We can learn from the behavior of our ancestor Isaac in Genesis who acted for peace in avoiding conflict over water. He was able to share water resources in the land with the Philistines.
Making running drinkable water available in an equitable way to all who live here between the river and the sea might look like the equivalent of the miracle described in this week’s Mei Merivah story but doing so is the right, moral thing to do, and I believe, in our long-term interest. We are, after all, a land of miracles!
Rabbi Yehiel Grenimann is a the director of organisational development at Rabbis for Human Rights.
We have recently been asked why we are not working on the irregular supply of water to the settlements amidst this heat wave. Our response:
The provision of a regular water supply to a community regardless of the residents’ ethnic or religious identity is a very serious matter. So long as the settlements are facts on the ground, we must protect the rights of their residents. Our operating principle as an organization are such:
Just as an organization which distributes food focuses on those who do not have food, it should come as no surprise that a human non-governmental rights organisation focuses on those who have no representation in the government. In Israel, this means Palestinians and people living in poverty, both Jewish and Arab. The settlers, on the other hand, are overrepresented in the government relative to their ratio in the general population. We are therefore certain that this representation will make every effort possible in order to find an appropriate solution to this serious issue. However, if the government is still unable to come to an acceptable solution, you are welcome to contact us and we will see what we can do. Even so, if senior ministers such as Naftali Bennett and Uri Ariel, who represent the settlers, have been unsuccessful, it is doubtful that a small NGO will have the power to change things. We very much hope this unfortunate situation will soon be resolved for the entire population.

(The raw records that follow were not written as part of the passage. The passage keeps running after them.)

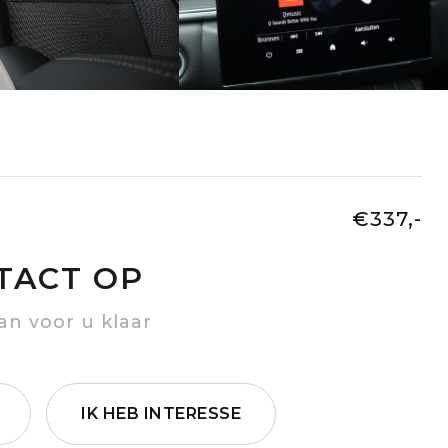
€337,-
TACT OP
an voor u klaar
IK HEB INTERESSE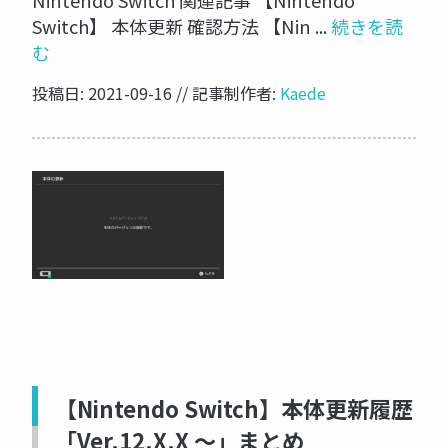
Nintendo Switch 関連記事 【Nintendo
Switch】 本体更新 確認方法 【Nin ...
続きを読
む
投稿日: 2021-09-16 // 記事制作者:
Kaede
【Nintendo Switch】本体更新履歴
「Ver.12.X.X 〜」まとめ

As for our efforts, we are working with Palestinian villages in Area C that are under full Israeli responsibility and control regarding civilian matters, and of which many are not connected to water infastructure year round. Israel, who is responsible for civilian affairs in Area C, not only refuses to connect these villages to the water infastructure, but also prevents Palestinian initiatives to develop water infastructures and solutions. Even wells for collecting rain water are regularly destroyed. Additionally, another 220 Palestinians enclaves not in Area C, initially designed as a temporary phase, are dependent on Israel and also subsist with almost no water sources.
The principle that one must provide special assistance to those that do not have power in the governing institutions that impact their lives is also rooted in Judaism. For example Rabbi Samson Raphael Hirsch, one of the fathers of modern Orthodoxy, warns of a situation wherein the strong take it upon themselves to decide for the weak and the voiceless.